周りからは感心から出るため息と拍手が鳴り響いた。先生までこの発表は満点と言っている。確かに小3でここまでまとめられるのは凄いことだ。
しかも当の本人清継はなぜかこちらを見つめてくる。あんたに見つめられても虫唾が走るだけだから見ないでよ。
(清継は奏に気がある様子)



はっ本当にくだらない。



「妖怪っていい奴らだよ」



くだらないと思い、皆とは違う意味の溜息を吐き、頬杖をつきながら膝の上に隠しておいた本を読み始めて少しした時、そんな声が聞こえた。
この声は確か奴良リクオだっただろうか?いつも一緒に登校しているものの、今まで話した事はほんの数回程度。しかも両手で数えられる程度だ。

そんな奴がいきなり妖怪について語り始めれば、誰だって驚く。



『(あ、でも妖怪を信じてるからどんどんみんなが遠ざかってる。あいつ(清継)が一番うざい。何あの余裕ぶった態度。ムカつく…
しかもリクオがぬらりひょん?あの総大将の?はっ、まさか、ね)』



一方妖怪なんて気味が悪い、ぬらりひょんって悪い奴なんじゃん、といわれているリクオは気分がどん底にまで落ち込んでいた。
今までかっこいい、いい奴だと思ってきた妖怪を全面否定されたのだ。
しかも自分の祖父であるぬらりひょんに対してはかってに人の家に上がり込み飯食って帰る妖怪とまで言われた。
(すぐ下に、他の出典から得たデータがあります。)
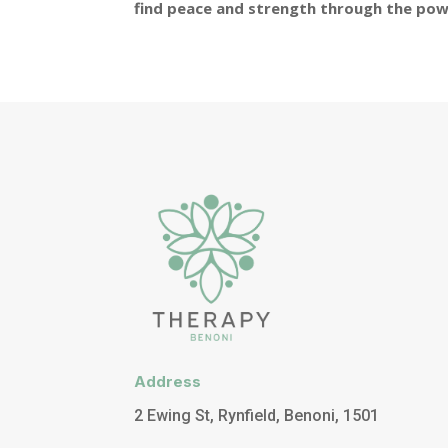
find peace and strength through the pow
Address
2 Ewing St, Rynfield, Benoni, 1501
「はは…でもみんな安心して!妖怪なんてのは昔の人が作った創作だから!ね!奏さん」


『(いちいちこっちに振るなよ。第一私はあんたの言ってる妖怪なんだけど?)…』


「…この現代には妖怪なんか出るはずないんだからさ!」



さすがに何人もの生徒で言い寄っていたため先生が止めに入り、今日に発表はここまでとなり、皆下校した。